The risk of transfer of antibiotic resistance to other bacteria and the risk of causing the infection are two common risks of LBPs. These two risks (i.e., transfer of antibiotic resistance and infection) may also be associated with other risks specific to the species, the strains, and the patient who will receive the treatment. Analysis of relevant tissues using targeted qPCR along the bacterial culture direction must be performed to detect the potentially viable bacteria and demonstrate that bacteria are not translocated. If the active substance is derived from healthy human commensal bacteria that are ingested in amounts within the physiological range, and if it does not become systemically available, no additional traditional toxicity study may be necessary.
Product developers should engage in preclinical research programs that include combinations of in vitro and ex vivo models, organs-on-chips and artificial organs, all the way to in vivo models, to accumulate convincing, overlapping documentation that illustrates the global safety profile of their products adapted to the particular risks in the intended population.
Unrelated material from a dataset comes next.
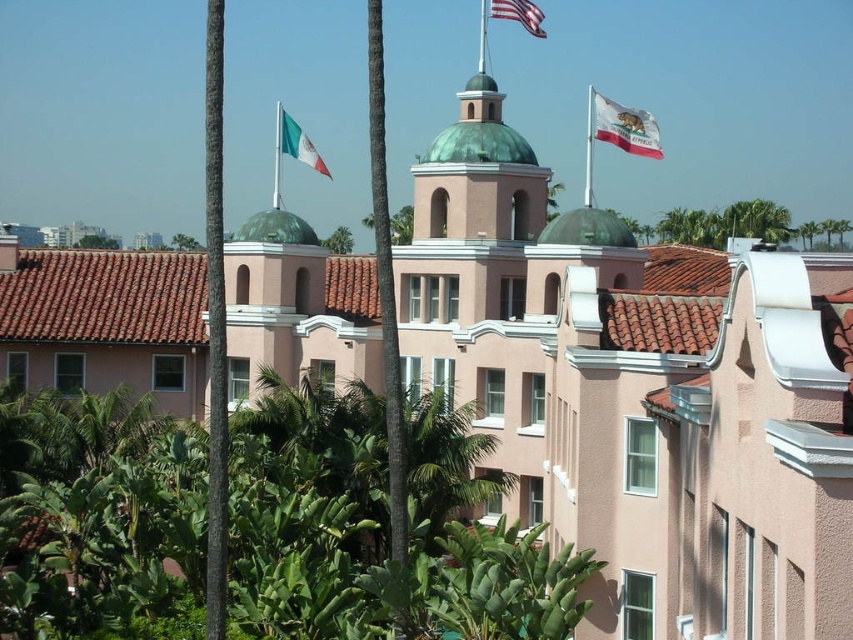 In the scene shown: You are standing in front of the building and see the point marked at coordinates (299, 144). What object is located at that point?

The point at coordinates (299, 144) indicates the green fabric flag at upper center.

You are standing in front of the building and want to hang a new flag between the white fabric flag at upper right and the american flag at upper center. Based on their positions, where should you place the new flag?

The white fabric flag at upper right is below the american flag at upper center, so you should place the new flag between them by positioning it above the white fabric flag at upper right and below the american flag at upper center.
In general, for LBPs, as well as for all biologic drug products, safety must be considered from the very earliest stages of development, always to the target population and its clinical characteristics, as the results may influence the early selection of strains.
New assays involving microorganisms and human intestinal cells are currently being developed. Techniques like organs-on-chip and microfluidic devices containing human cells could accurately reproduce human physiology and the interactions between human cells and bacterial communities. 3D skin models or skin-on-chip technologies, combined with microfluidic culture devices, may provide new ways to assess the effects of LBP on human skin.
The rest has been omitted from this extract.